§ **Supplied material**
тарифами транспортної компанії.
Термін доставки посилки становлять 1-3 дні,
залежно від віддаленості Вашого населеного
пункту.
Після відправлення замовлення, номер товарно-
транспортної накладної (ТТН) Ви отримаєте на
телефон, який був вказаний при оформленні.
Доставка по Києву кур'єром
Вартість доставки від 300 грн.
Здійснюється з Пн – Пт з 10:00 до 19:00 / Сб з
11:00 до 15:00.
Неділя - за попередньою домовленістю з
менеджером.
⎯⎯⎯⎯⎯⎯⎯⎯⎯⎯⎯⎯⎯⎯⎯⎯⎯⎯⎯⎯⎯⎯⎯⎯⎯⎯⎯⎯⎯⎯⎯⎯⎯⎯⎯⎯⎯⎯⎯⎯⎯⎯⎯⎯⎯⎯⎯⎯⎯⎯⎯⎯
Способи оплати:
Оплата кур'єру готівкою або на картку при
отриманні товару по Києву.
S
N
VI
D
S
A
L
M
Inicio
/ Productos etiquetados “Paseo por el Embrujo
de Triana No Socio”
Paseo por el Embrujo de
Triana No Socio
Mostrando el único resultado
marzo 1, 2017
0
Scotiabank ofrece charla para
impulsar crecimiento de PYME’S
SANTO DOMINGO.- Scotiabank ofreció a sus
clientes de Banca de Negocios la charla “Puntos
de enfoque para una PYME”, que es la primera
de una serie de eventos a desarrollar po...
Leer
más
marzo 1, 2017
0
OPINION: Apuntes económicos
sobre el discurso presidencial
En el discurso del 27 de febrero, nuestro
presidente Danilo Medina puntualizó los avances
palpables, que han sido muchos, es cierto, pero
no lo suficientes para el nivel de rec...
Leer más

==

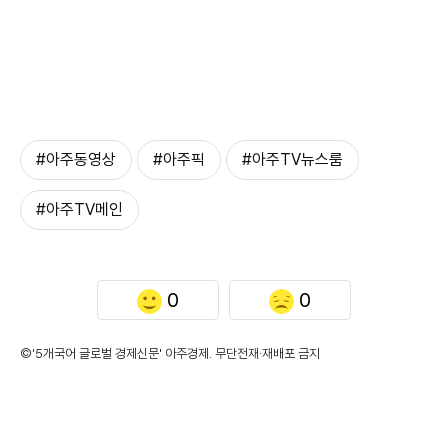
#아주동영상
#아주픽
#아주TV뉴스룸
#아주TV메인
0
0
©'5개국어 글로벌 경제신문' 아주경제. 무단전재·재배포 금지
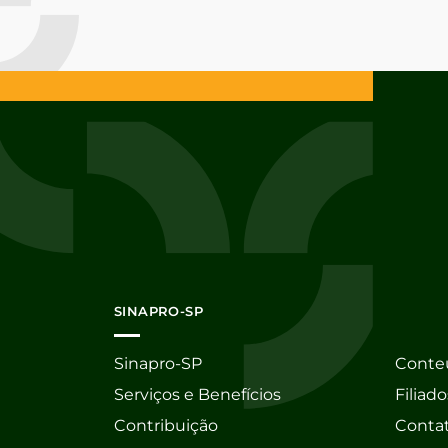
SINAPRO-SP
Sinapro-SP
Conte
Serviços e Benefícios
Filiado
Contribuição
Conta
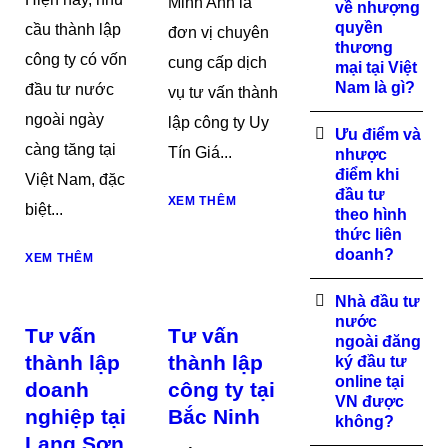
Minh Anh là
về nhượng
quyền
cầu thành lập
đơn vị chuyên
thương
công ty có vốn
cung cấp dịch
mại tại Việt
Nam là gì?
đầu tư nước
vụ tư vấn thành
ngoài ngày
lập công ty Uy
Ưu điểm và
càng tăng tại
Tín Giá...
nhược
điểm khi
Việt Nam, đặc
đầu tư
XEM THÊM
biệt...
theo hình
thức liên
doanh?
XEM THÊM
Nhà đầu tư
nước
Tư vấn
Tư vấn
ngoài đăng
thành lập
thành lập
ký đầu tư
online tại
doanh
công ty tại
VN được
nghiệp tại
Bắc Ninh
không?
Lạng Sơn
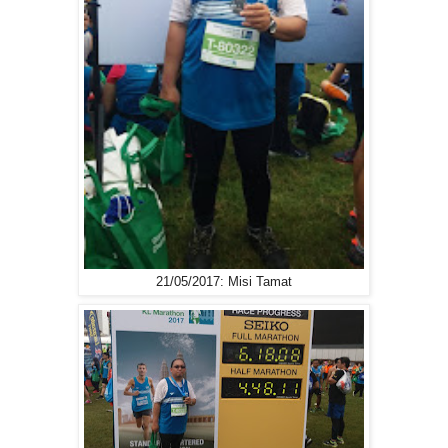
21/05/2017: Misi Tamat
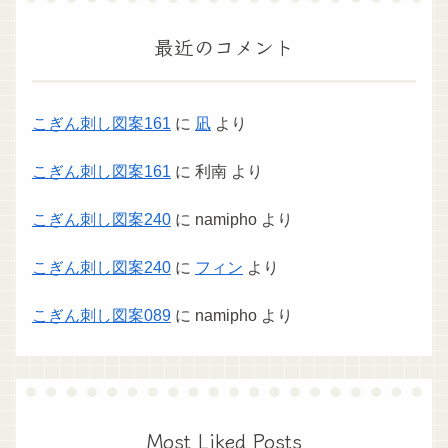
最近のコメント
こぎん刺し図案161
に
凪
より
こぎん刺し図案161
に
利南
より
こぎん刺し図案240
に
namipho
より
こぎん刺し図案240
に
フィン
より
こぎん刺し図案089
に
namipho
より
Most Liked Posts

---

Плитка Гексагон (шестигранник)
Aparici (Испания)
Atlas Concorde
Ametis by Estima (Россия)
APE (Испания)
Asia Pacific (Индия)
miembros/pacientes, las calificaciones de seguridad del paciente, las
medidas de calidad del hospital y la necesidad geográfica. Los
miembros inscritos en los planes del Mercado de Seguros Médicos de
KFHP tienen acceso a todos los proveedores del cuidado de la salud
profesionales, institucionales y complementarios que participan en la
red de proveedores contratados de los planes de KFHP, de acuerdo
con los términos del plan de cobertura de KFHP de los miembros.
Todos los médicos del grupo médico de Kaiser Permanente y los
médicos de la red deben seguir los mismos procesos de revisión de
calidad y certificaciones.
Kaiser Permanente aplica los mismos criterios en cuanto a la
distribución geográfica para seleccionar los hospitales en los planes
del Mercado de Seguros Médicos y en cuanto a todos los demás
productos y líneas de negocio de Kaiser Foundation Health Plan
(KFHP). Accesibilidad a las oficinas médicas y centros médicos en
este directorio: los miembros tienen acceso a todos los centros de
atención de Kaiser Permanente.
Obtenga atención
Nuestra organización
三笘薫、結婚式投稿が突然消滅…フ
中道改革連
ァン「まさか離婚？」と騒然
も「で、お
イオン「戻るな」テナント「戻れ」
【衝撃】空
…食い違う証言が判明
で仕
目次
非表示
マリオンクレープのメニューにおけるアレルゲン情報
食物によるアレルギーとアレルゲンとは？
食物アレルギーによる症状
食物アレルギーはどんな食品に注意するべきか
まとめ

§ **Your assignment**
Could you repeat exactly the lines in the listing above from the one with "тарифами транспортної компанії." down to the one with "de enfoque para"? Include both of those lines.

§ **Answer section**
тарифами транспортної компанії.
Термін доставки посилки становлять 1-3 дні,
залежно від віддаленості Вашого населеного
пункту.
Після відправлення замовлення, номер товарно-
транспортної накладної (ТТН) Ви отримаєте на
телефон, який був вказаний при оформленні.
Доставка по Києву кур'єром
Вартість доставки від 300 грн.
Здійснюється з Пн – Пт з 10:00 до 19:00 / Сб з
11:00 до 15:00.
Неділя - за попередньою домовленістю з
менеджером.
⎯⎯⎯⎯⎯⎯⎯⎯⎯⎯⎯⎯⎯⎯⎯⎯⎯⎯⎯⎯⎯⎯⎯⎯⎯⎯⎯⎯⎯⎯⎯⎯⎯⎯⎯⎯⎯⎯⎯⎯⎯⎯⎯⎯⎯⎯⎯⎯⎯⎯⎯⎯
Способи оплати:
Оплата кур'єру готівкою або на картку при
отриманні товару по Києву.
S
N
VI
D
S
A
L
M
Inicio
/ Productos etiquetados “Paseo por el Embrujo
de Triana No Socio”
Paseo por el Embrujo de
Triana No Socio
Mostrando el único resultado
marzo 1, 2017
0
Scotiabank ofrece charla para
impulsar crecimiento de PYME’S
SANTO DOMINGO.- Scotiabank ofreció a sus
clientes de Banca de Negocios la charla “Puntos
de enfoque para una PYME”, que es la primera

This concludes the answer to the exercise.